Holil yang juga dipercaya sebagai Ketum PM GATRA (Paguyuban Masyarakat Garut Utara) diminta agar dalam memperjuangkan CPDOB ke DPR RI, Mendagri dan Presiden, perlu dibuatkan payung hukumnya yaitu PERDA tentang 15 CPDOB se – Jawa Barat.
Pasalnya, waktu itu Gubernur Jabar sangat mengharapkan untuk idealnya pemerintahan di Jawa Barat dengan jumlah penduduk di atas 50 Juta, harus ada minimal 42 Kabupaten/Kota.

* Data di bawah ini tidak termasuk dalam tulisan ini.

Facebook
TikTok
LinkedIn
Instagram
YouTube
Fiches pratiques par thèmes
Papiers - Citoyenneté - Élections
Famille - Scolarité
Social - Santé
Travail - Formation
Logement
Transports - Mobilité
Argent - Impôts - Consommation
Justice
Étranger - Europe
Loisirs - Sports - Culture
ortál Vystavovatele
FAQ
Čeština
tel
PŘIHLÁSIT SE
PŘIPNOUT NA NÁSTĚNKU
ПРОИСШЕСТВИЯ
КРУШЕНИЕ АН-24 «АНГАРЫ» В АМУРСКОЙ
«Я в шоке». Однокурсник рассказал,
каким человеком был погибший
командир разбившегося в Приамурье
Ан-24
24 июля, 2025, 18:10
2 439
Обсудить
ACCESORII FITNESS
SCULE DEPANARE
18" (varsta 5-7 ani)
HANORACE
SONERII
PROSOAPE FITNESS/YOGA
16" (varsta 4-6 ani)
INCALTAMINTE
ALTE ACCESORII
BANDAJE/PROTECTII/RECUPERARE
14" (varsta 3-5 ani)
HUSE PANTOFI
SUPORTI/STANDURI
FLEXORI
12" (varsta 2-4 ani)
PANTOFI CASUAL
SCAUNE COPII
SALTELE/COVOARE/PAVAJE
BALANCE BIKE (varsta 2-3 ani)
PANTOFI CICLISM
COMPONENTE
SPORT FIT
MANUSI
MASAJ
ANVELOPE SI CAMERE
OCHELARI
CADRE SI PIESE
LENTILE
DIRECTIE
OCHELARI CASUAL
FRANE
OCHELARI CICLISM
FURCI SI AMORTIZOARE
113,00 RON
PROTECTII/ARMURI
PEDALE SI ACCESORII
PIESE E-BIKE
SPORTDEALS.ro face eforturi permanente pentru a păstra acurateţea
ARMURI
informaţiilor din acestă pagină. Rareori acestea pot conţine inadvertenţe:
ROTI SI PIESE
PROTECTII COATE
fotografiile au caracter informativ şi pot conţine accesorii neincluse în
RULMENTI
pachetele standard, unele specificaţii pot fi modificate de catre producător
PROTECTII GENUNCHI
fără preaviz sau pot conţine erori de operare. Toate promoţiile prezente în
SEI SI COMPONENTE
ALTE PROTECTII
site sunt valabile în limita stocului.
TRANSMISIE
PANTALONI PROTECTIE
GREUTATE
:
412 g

“Sedangkan yang baru ter-realisasikan 27 Kabupaten/Kota, jadi ada 15 CPDOB yang harus mendapatkan payung hukumnya, yang sudah mendapatkan SKB baru 9 CPDOB, yang sisanya ada yang sudah mendapatkan SKB dari Bupati/Walikota dengan DPRD Kabupaten/Kota,” ungkapnya.
Lebih lanjut Holil sangat berharap agar Pimpinan DPRD Provinsi Jawa Barat bisa memfasilitasi kami untuk beraudensi ke Komisi 2 DPR RI, Mendagri, Wapres dan Presiden Indonesia dengan satu tuntutan agar segera di cabut Moratorium Pemekaran Daerah.
“Kami menginginkan azas kebersamaan dan azas keadilan, kenapa Papua bisa di mekarkan langsung menjadi 3 Provinsi, sementara Jawa Barat yang merupakan penyumbang terbesar suara pada Pileg dan Pilpres, tidak pernah di kabulkan pemekaran daerahnya dengan alasan adanya Moratorium,” tuturnya penuh semangat.
Sementara Dr. Buky Wibawa, MSi selaku Ketua DPRD Provinsi Jawa Barat sangat menyambut positif dan mendukung penuh adanya pemekaran daerah di Jawa Barat, yang sudah mendapatkan SKB 9 CPDOB.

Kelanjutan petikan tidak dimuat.